I don’t mind fiddling around with templates and PHP/CMS code ONCE. I’d like to get it right once and then have everything “just work” from then on. There’s no problem mustering that initial discipline to get something looking and acting just right. What kills me later on is the incremental fiddling around just to post this or that. It becomes a barrier, a small one really, but enough so updating something becomes a big enough chore to make you avoid it altogether. This, of course, accounts for the phenomenal popularity of blogs compared to pretty much any other kind of non-professional website – they’re just an order of magnitude (or two) easier to update, if not set up. I’d like that kind of streamlined ease of use for a semi-pro, or even pro, website, and so the search has been for a CMS framework to enable me to create such a thing without a month of programming and tweaking the bloody thing.

Anyway, for now, I’m deliriously happy with the possibilities TextPattern seems to present, and I’ll be sure to link to one of these conversions when it looks something like what I’m aiming at. For now, I’m getting pissed off with my 17″ monitor (much too small for any serious work) so I’ll take a break and go look at some 桜.

Textpattern

Sunday, March 26th, 2006

I’ve been searching for a decent open source CMS for a while now for another project, and as I’m sure anyone who has tried to do the same will agree, it’s a miserable prospect. Every free CMS in existence seems to be either hideously ugly, hideously complicated, or most often both. My requirements are actually fairly simple – create a decent-looking minimalist web site and not have to do too much work to maintain it. It seems that every single OSS CMS has been designed to do the job of a combined blog/forum/kitchen sink site, with incredible bloat, complexity, lack of speed and above all – a hideous default install.

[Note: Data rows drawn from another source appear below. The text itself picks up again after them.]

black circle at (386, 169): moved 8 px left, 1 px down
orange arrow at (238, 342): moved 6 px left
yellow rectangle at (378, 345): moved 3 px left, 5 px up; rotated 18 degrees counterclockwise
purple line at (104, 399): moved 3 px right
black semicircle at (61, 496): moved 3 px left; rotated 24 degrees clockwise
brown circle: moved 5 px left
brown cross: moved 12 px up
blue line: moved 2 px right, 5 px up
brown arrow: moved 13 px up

I mean is it so fucking hard to come up with a CMS that isn’t a blog, and isn’t a “community site”? Just between you and me, the world has enough community sites, and many times more than enough blogs. Does every article need to be commentable? And I don’t know about you, but I hate sites with more than 2 columns. Serious commercial sites do not feature annoying calendars highlighting recent activity, or “recent comments from the forums”. Sure, you can turn all this stuff off, somehow. But just the fact that it’s left on in these default installs – and i’ve been through a few now – tells me that the authors are not targeting me.

Anyway, after a lot of experimentation, I finally settled on textpattern, which seemed to be the best of a bad lot. It’s still too damn complicated – why can’t CMS authors match the ease of WP for testing out themes, for example? But it’s better than most, and seems to have been designed by someone with at least a rough understanding of the word “style” – just the fact that the name is somewhat cool and stylish instantly sets it above the “Plone” and “joomla!” crowd of obvious made-by-nerds-for-nerds projects.

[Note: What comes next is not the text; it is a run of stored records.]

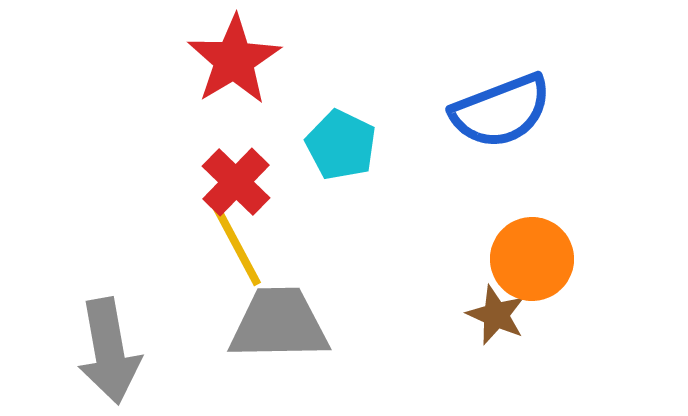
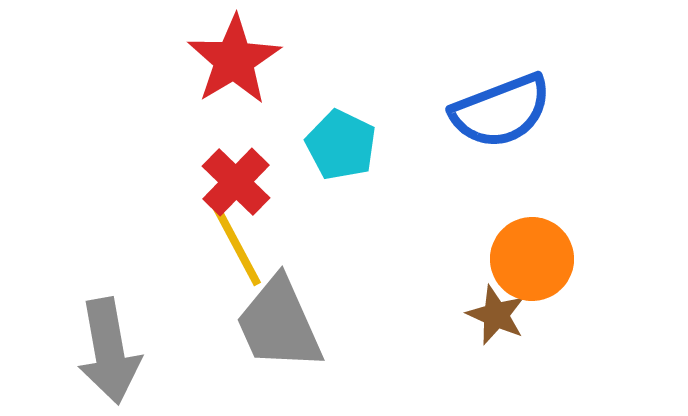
gray trapezoid: rotated 113 degrees counterclockwise
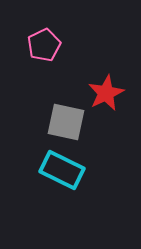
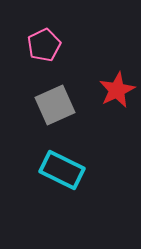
red star: moved 11 px right, 3 px up
gray square: moved 11 px left, 17 px up; rotated 36 degrees counterclockwise
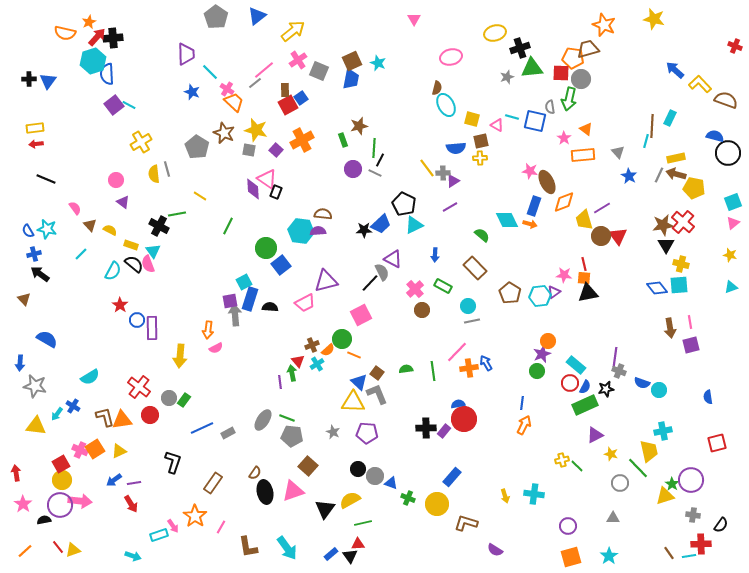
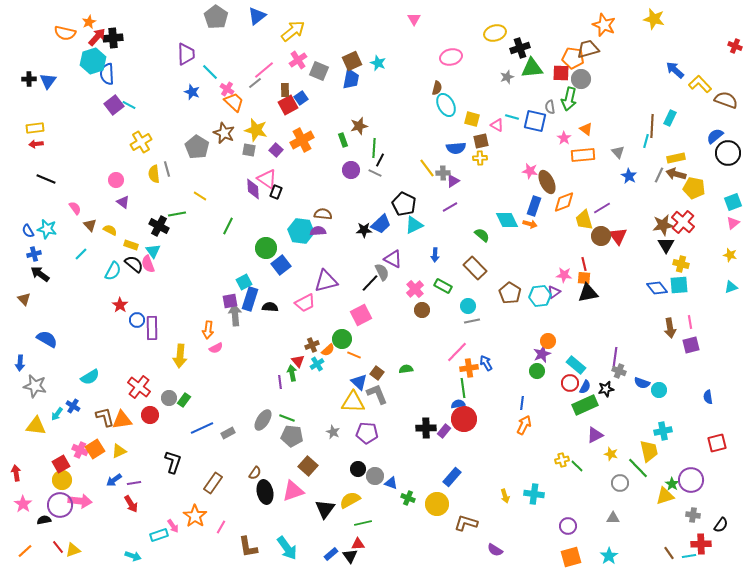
blue semicircle at (715, 136): rotated 54 degrees counterclockwise
purple circle at (353, 169): moved 2 px left, 1 px down
green line at (433, 371): moved 30 px right, 17 px down
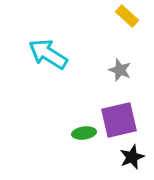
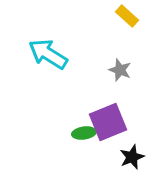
purple square: moved 11 px left, 2 px down; rotated 9 degrees counterclockwise
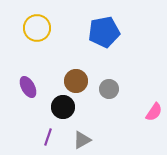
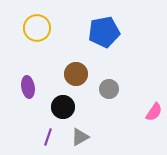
brown circle: moved 7 px up
purple ellipse: rotated 20 degrees clockwise
gray triangle: moved 2 px left, 3 px up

It seems well supported, common enough, and appears to possess that all-important “critical mass” one looks for before throwing one’s lot in with any open source project. But it’s sure as hell no WP or MT or even Blogger.

Anyway, there’s still a steep learning curve, so I won’t be showing off my efforts yet – but at least I managed to make a decision (took about a month!). The current web site for that domain is actually made in iWeb (lol) so obviously has to go. iWeb is extremely limited, actually, and is basically useless.

Onwards and upwards …….

Wordpress, Quicktags and Safari

Sunday, March 19th, 2006

I’ve bemoaned the lack of Safari support for WP Quicktags in the past. Not that I’m not hardcore enough to type it out manually. Because I don’t WANT to type it out manually. And my image uploader utility requires those buttons – I’m sick of using Firefox every time I want to upload something.

Now, I’ve discovered a fix. Behold: The Safari Quicktags Workaround. And I used quicktags to make that link.

Server speed

Monday, January 23rd, 2006

I know it’s been slow. Pumped up the server a bit, so it should be a bit faster now.

Kicked it up to WP 2.0 while I was wasting hours messing around with fricking computers. Great.